(MATERIAL FOR THE TASK begins)

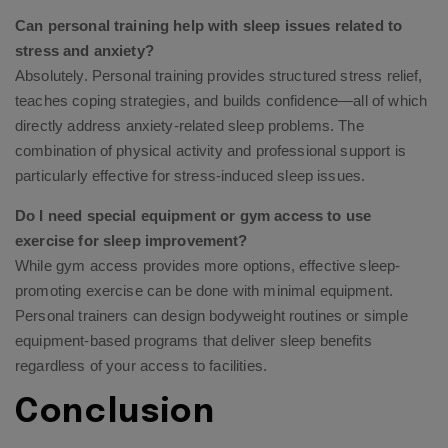
Can personal training help with sleep issues related to
stress and anxiety?
Absolutely. Personal training provides structured stress relief,
teaches coping strategies, and builds confidence—all of which
directly address anxiety-related sleep problems. The
combination of physical activity and professional support is
particularly effective for stress-induced sleep issues.
Do I need special equipment or gym access to use
exercise for sleep improvement?
While gym access provides more options, effective sleep-
promoting exercise can be done with minimal equipment.
Personal trainers can design bodyweight routines or simple
equipment-based programs that deliver sleep benefits
regardless of your access to facilities.
Conclusion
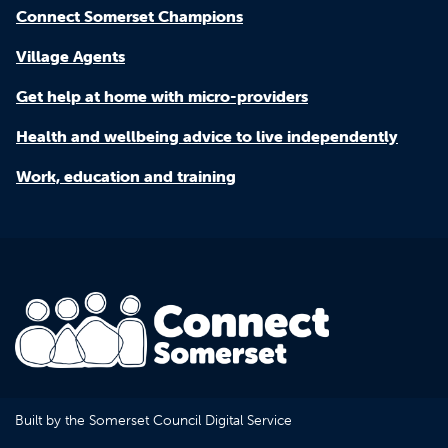
Connect Somerset Champions
Village Agents
Get help at home with micro-providers
Health and wellbeing advice to live independently
Work, education and training
Built by the Somerset Council Digital Service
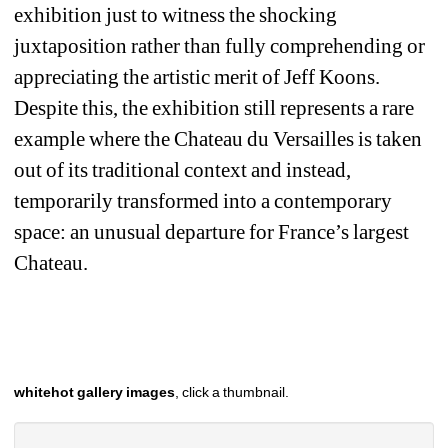
exhibition just to witness the shocking 
juxtaposition rather than fully comprehending or 
appreciating the artistic merit of Jeff Koons. 
Despite this, the exhibition still represents a rare 
example where the Chateau du Versailles is taken 
out of its traditional context and instead, 
temporarily transformed into a contemporary 
space: an unusual departure for France’s largest 
Chateau. 
whitehot gallery images
, click a thumbnail.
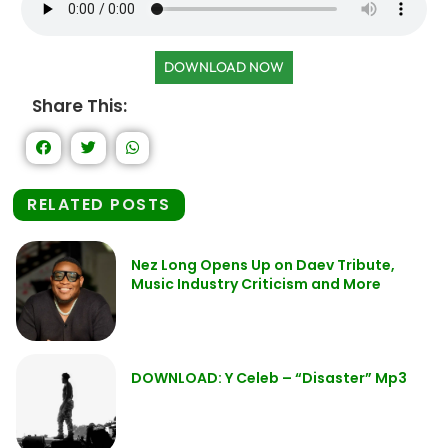
DOWNLOAD NOW
Share This:
RELATED POSTS
Nez Long Opens Up on Daev Tribute,
Music Industry Criticism and More
DOWNLOAD: Y Celeb – “Disaster” Mp3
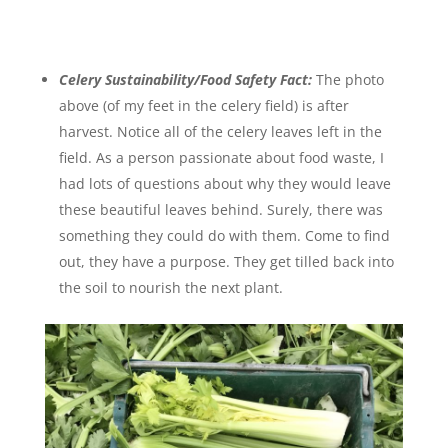
Celery Sustainability/Food Safety Fact:
The photo
above (of my feet in the celery field) is after
harvest. Notice all of the celery leaves left in the
field. As a person passionate about food waste, I
had lots of questions about why they would leave
these beautiful leaves behind. Surely, there was
something they could do with them. Come to find
out, they have a purpose. They get tilled back into
the soil to nourish the next plant.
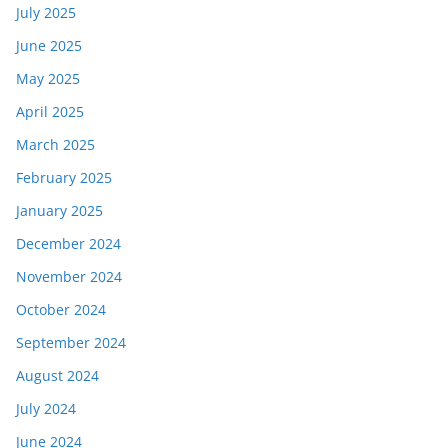
July 2025
June 2025
May 2025
April 2025
March 2025
February 2025
January 2025
December 2024
November 2024
October 2024
September 2024
August 2024
July 2024
June 2024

(MATERIAL FOR THE TASK ends)

For each line above that contains the word "exhibition", copy that line.

REPLY =
exhibition just to witness the shocking 
Despite this, the exhibition still represents a rare 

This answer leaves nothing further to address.